For the first time there was a movement under the blanket. But that was all. Count Helion turned his back on the bed and met three pairs of eyes fixed on him with different expressions. He avoided meeting any of them. “Perhaps if you were to leave us alone,” he said.

They obeyed in silence, but at the last moment he called the priest back and took him aside to a distant part of the room where the brass oil lamp stood on the walnut-wood table. The full physiognomy of Father Paul Carpi with its thin eyebrows and pouting mouth was overspread by a self-conscious professional placidity that seemed ready to see or hear anything without surprise. Count de Montevesso was always impressed by it. “Abbe,” he said brusquely, “you know that my sister thinks that the child is possessed. I suppose she means by a devil.”

He looked with impatience at the priest, who remained silent, and burst out in a subdued voice:

“I believe you people are hoping now to bring him back into the world again, that old friend of yours.” He waited for a moment. “Sit down, Abbe.”

Father Carpi sank into the armchair with some dignity while Count Helion snatched a three-legged stool and planted himself on it on the other side of the table. “Now, wouldn’t you?”

Something not bitter, not mocking, but as if dis- illusioned seemed to touch the lips of Father Carpi at the very moment he opened them to say quietly:

“Only as a witness to the reign of God.”

“ Which of course would be your reign.
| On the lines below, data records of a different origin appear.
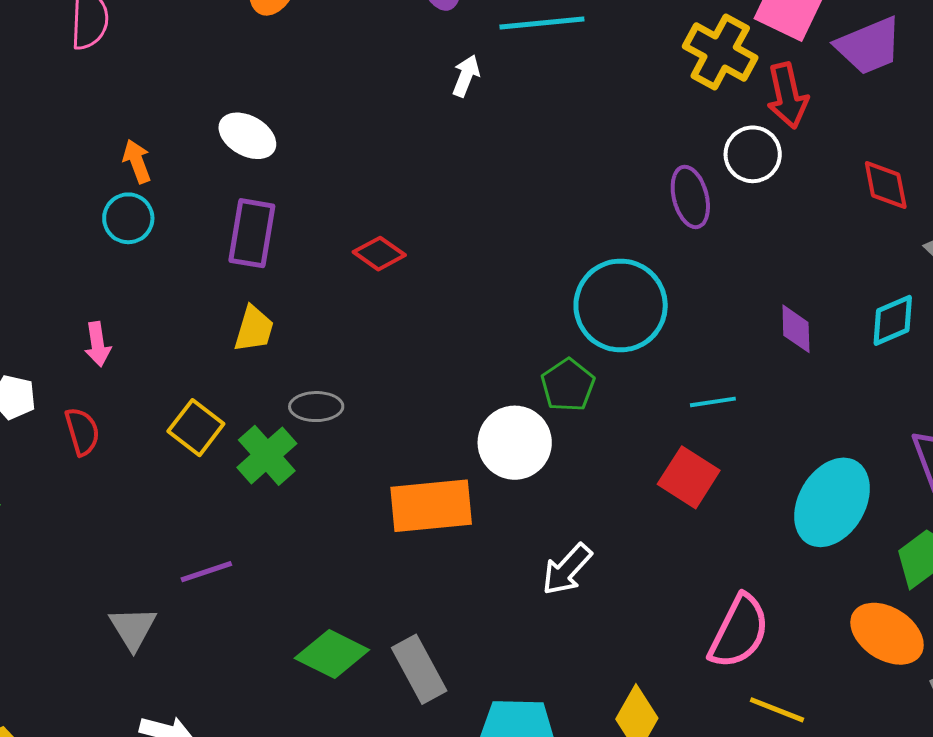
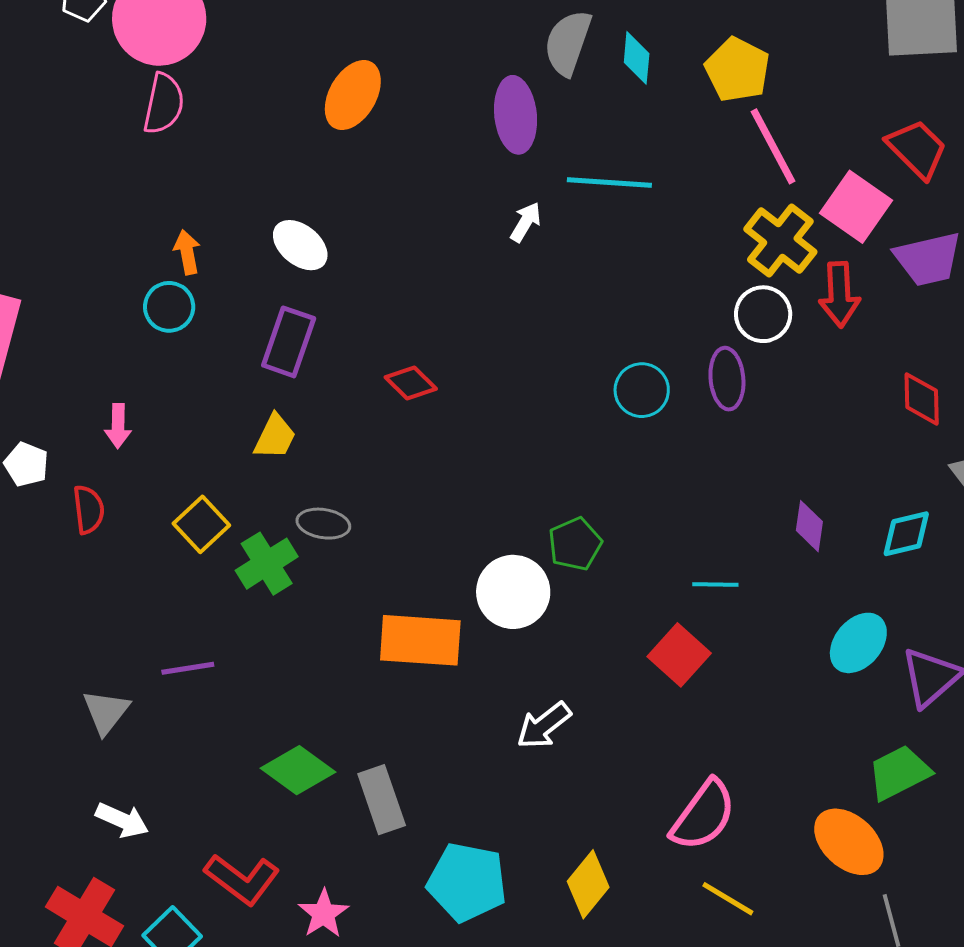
white circle: (753, 154) -> (763, 314), moved
cyan circle: (621, 305) -> (642, 390), moved, size x0.6
cyan ellipse: (832, 502) -> (858, 643), moved, size x0.7

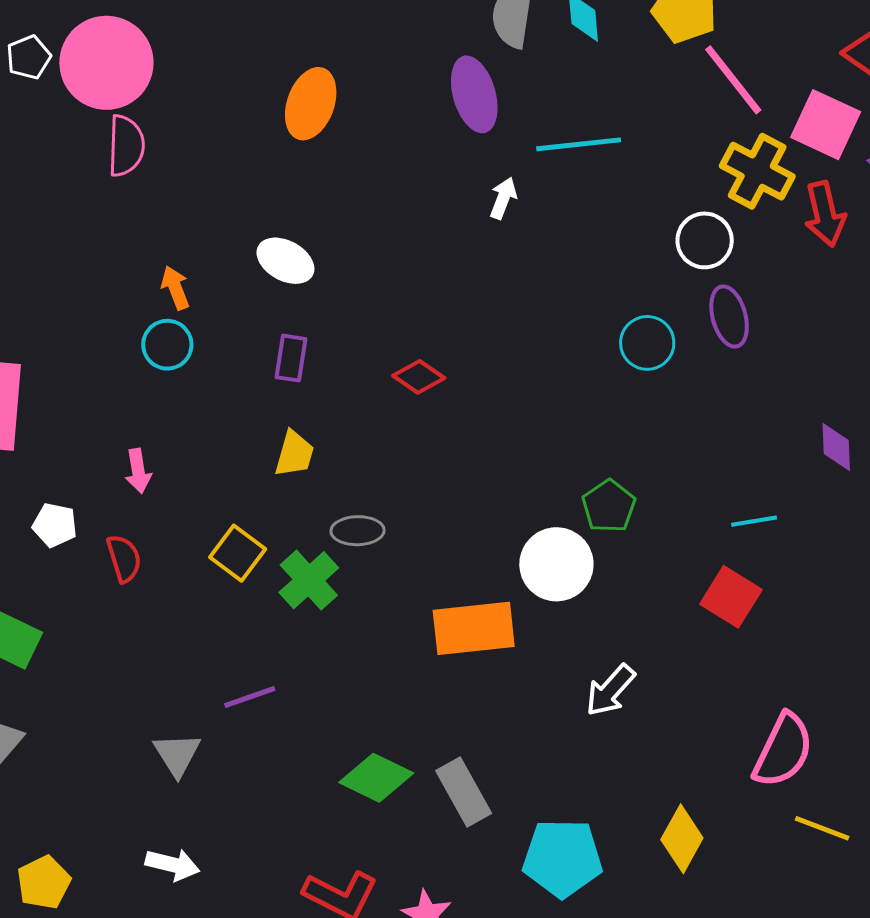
white circle: (763, 314) -> (705, 240), moved
purple rectangle: (289, 342) -> (291, 358), size x0.7
white arrow: (122, 820) -> (173, 865), moved

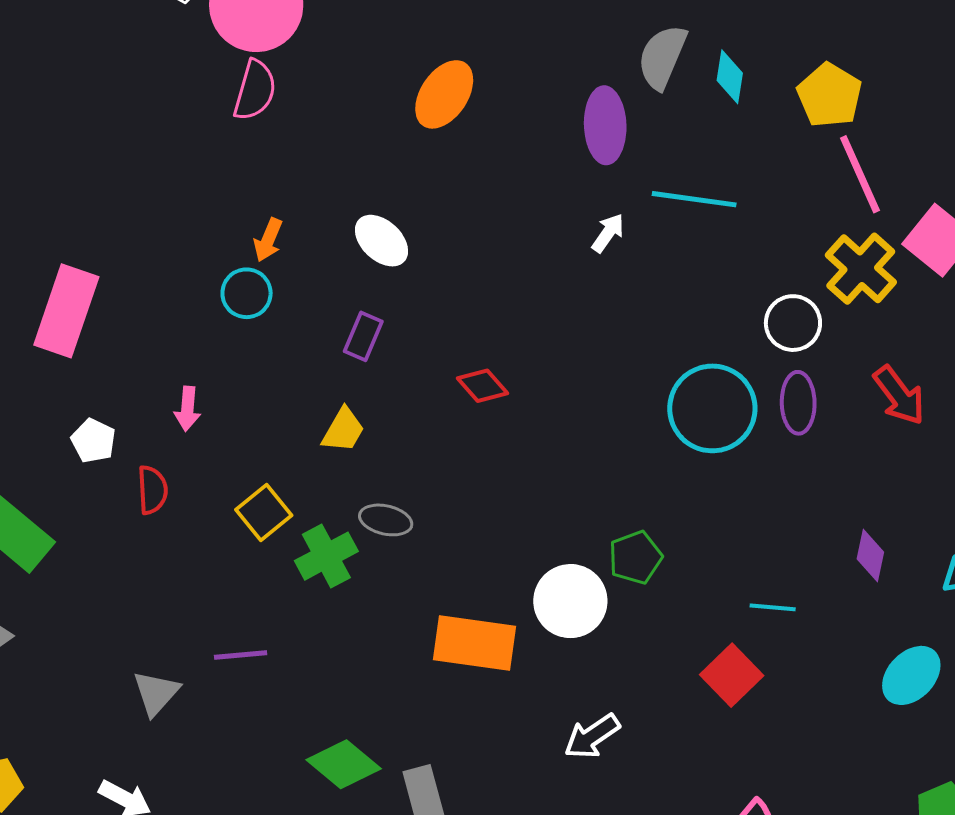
red arrow: (825, 214) -> (899, 395), moved, turned -38
orange arrow: (175, 288) -> (268, 240), turned -150
cyan circle: (647, 343) -> (712, 408), size x1.6

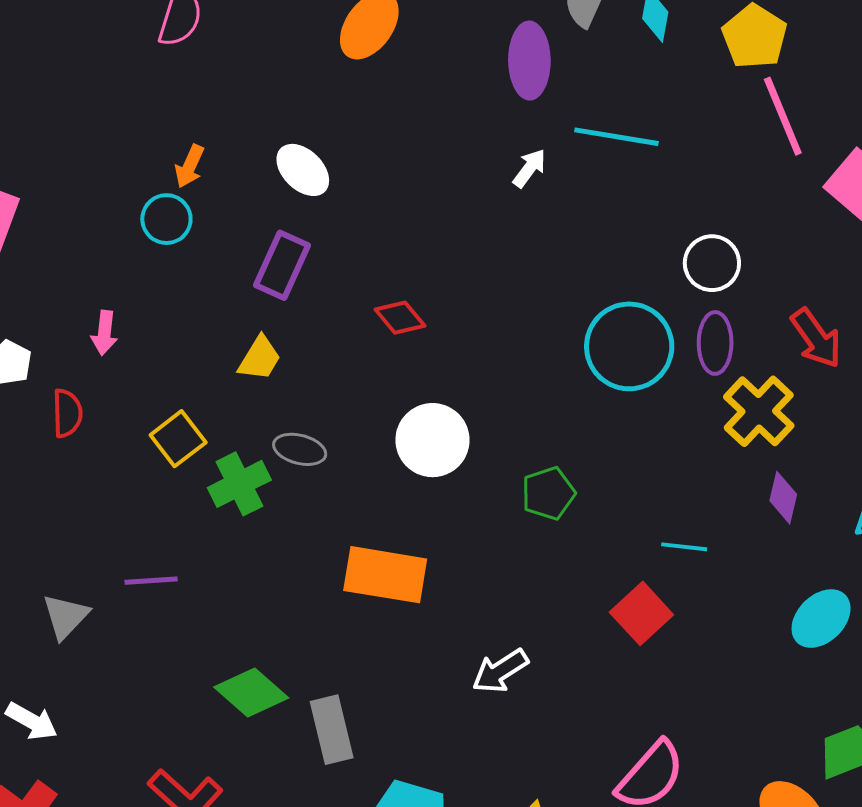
yellow cross: (861, 269) -> (759, 411), moved
purple rectangle: (363, 336) -> (282, 265), size x1.4
white circle: (570, 601) -> (432, 440), moved

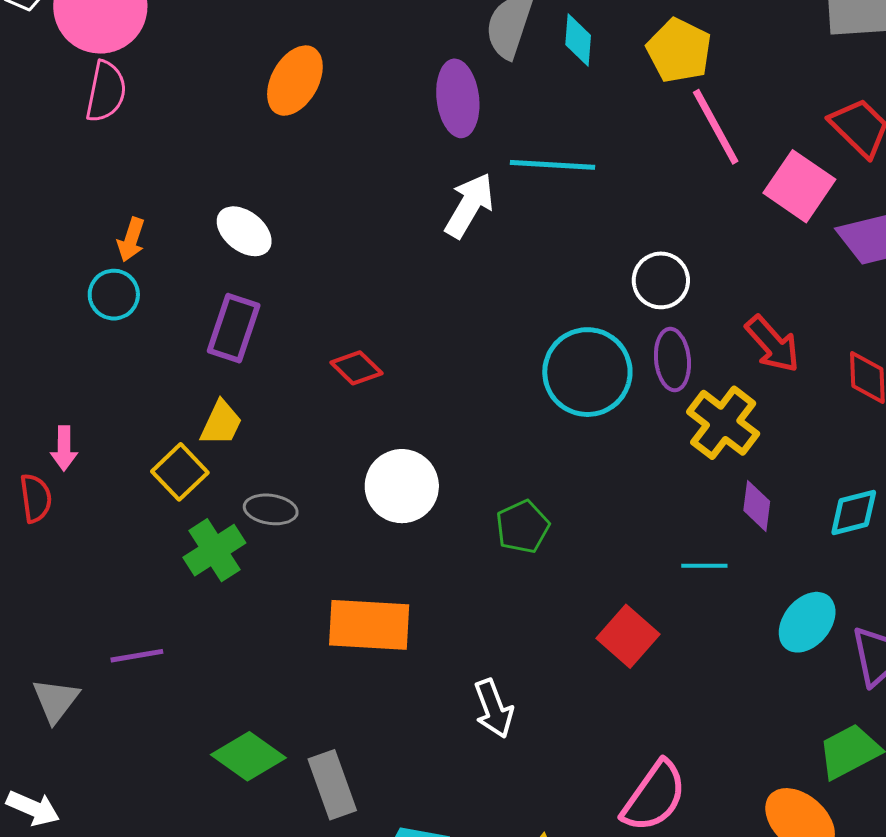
white arrow: (529, 168) -> (469, 205), size x1.6
pink arrow: (104, 333) -> (64, 448), moved
yellow square: (178, 439) -> (180, 472), moved
cyan line: (684, 547) -> (704, 566), moved
white arrow: (500, 671) -> (494, 709), turned -72

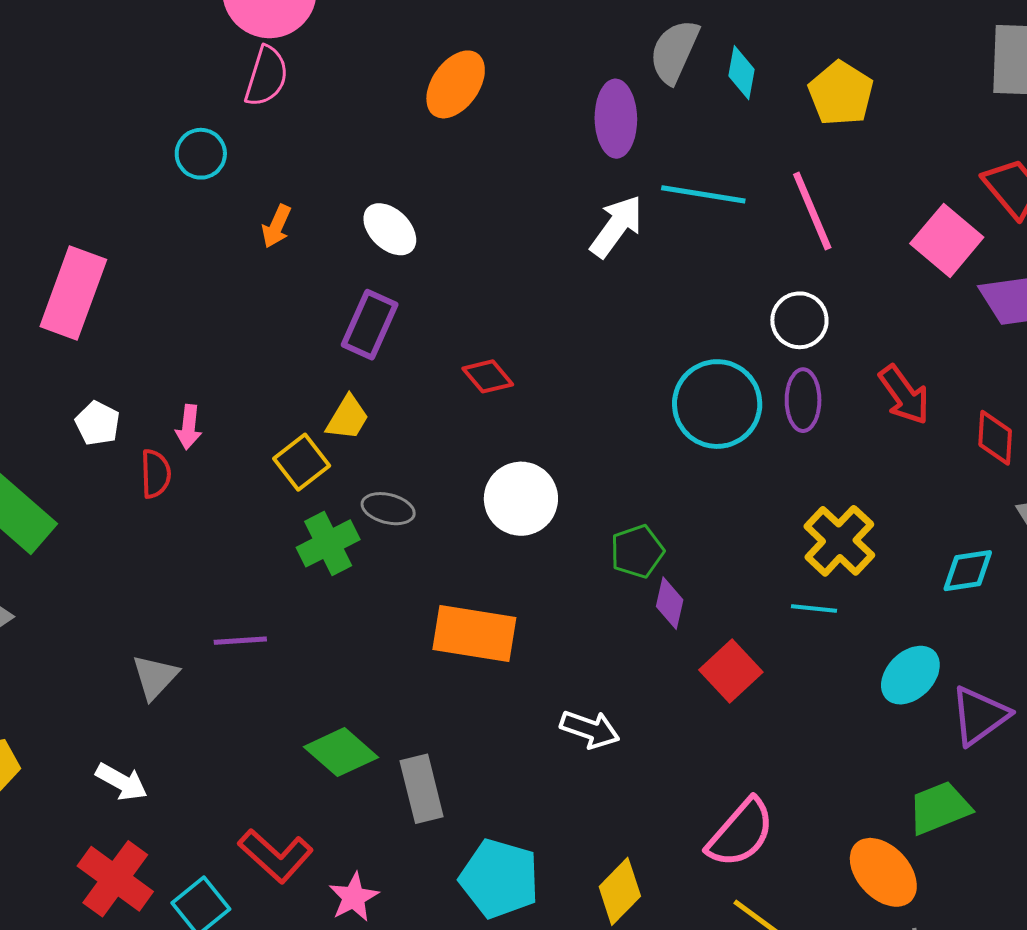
pink line: (716, 127) -> (812, 211), moved
cyan circle: (114, 295) -> (201, 154), moved
yellow cross: (723, 423) -> (839, 541), moved
purple diamond: (757, 506) -> (670, 603), moved
white arrow: (494, 709) -> (590, 729), turned -56

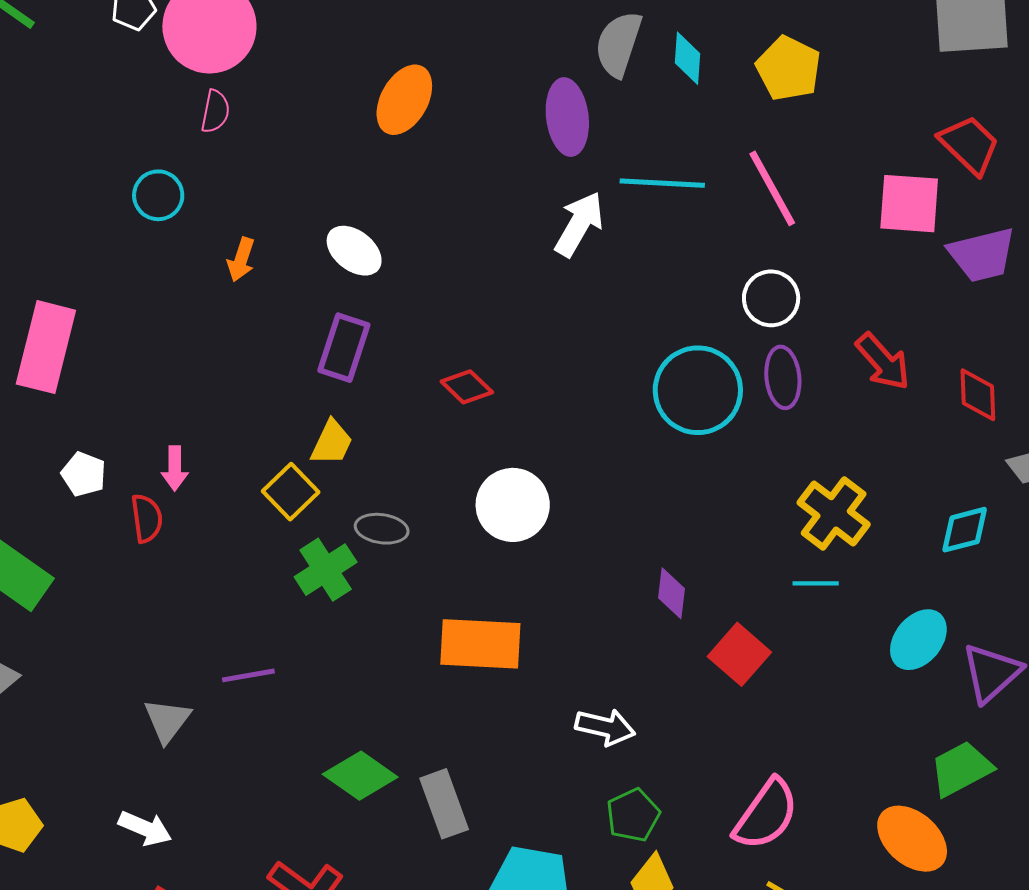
pink semicircle: (266, 76) -> (215, 111), size x0.7
pink square: (947, 240) -> (909, 204), turned -30
green pentagon: (637, 551) -> (633, 815), moved

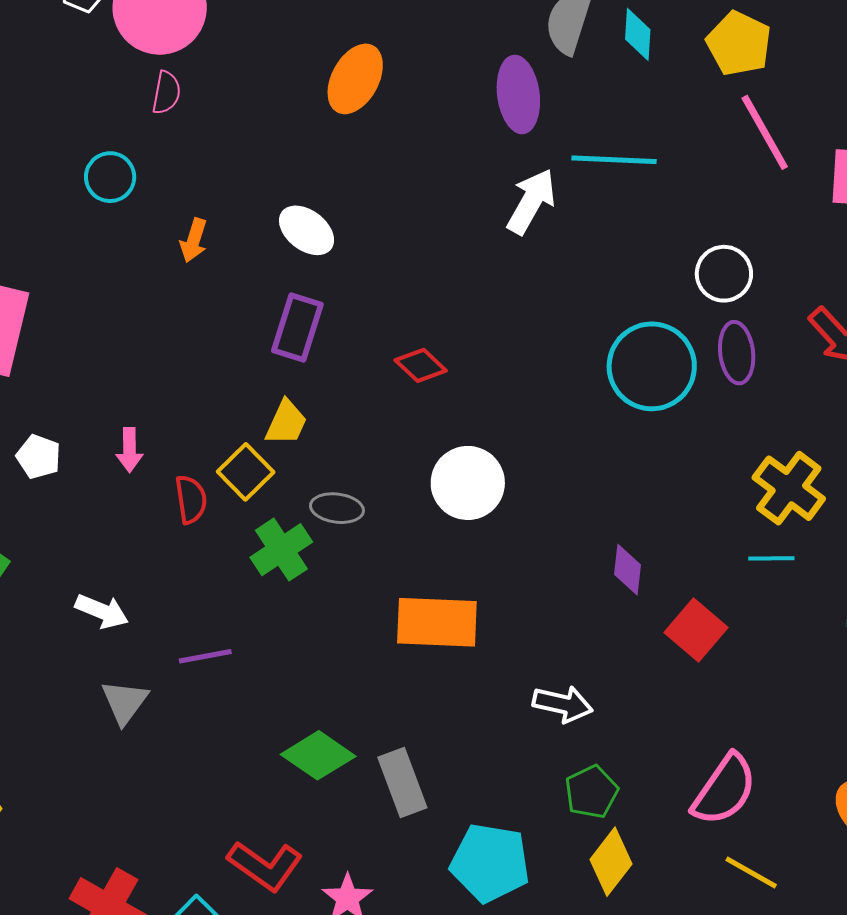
pink line: (772, 188) -> (765, 132), moved
red semicircle: (147, 518) -> (191, 499), moved
white arrow: (145, 828) -> (102, 611), moved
Never mind, a man like me can be master under any reign.” He jerked his head slightly towards the bed. “Now what sort of devil would it be in that child?”

The deprecatory gesture of Father Carpi did not detract from his dignity. “I should call it dumb myself,” continued Count Helion. “We will leave it alone for a time. What hurts me often is the difficulty of getting at your thoughts, Abbe. Haven’t I been a good enough friend to you?” To this, too, Father Carpi answered by a deferential gesture and deprecatory murmur. Count Helion had restored the church, rebuilt the presbytery, and had behaved generally with great munificence. Father Carpi, sprung from shop-keeping stock in the town of Novi, had lived through times difficult for the clergy. He had been contented to exist. Now, at the age of forty or more, the downfall of the Empire, which seemed to carry with it the ruin of the impious forces of the Revolution, had awakened in him the first stirrings of ambition. Its immediate object was the chaplaincy to the Count ide Montevesso’s various charitable foundations.

There was a man, one of the great of this world, whom, without understanding him in any deeper sense or ever trying to judge his nature, he could see plainly enough to be unhappy. And that was a great point. For the unhappy are more amenable to obscure influences, religious and others. But Father Carpi was too intelligent to intrude upon the griefs of that man with the mysterious past either religious consolation or secular advice. For a long time now he had watched and waited, keeping his thoughts so secret that they seemed even hidden from himself. To the outbreaks of that rough, arrogant, contemptuous, and oppressive temper he could oppose only the gravity of his sacerdotal character as Adele did her lofty serenity, that detachment, both scornful and inaccessible, which seemed to place her on another plane.

Father Carpi had never been before confronted so directly by the difficulties of his position as at that very moment and on the occasion of that intolerable and hopeless girl. To gain time he smiled, a slight, noncommittal smile.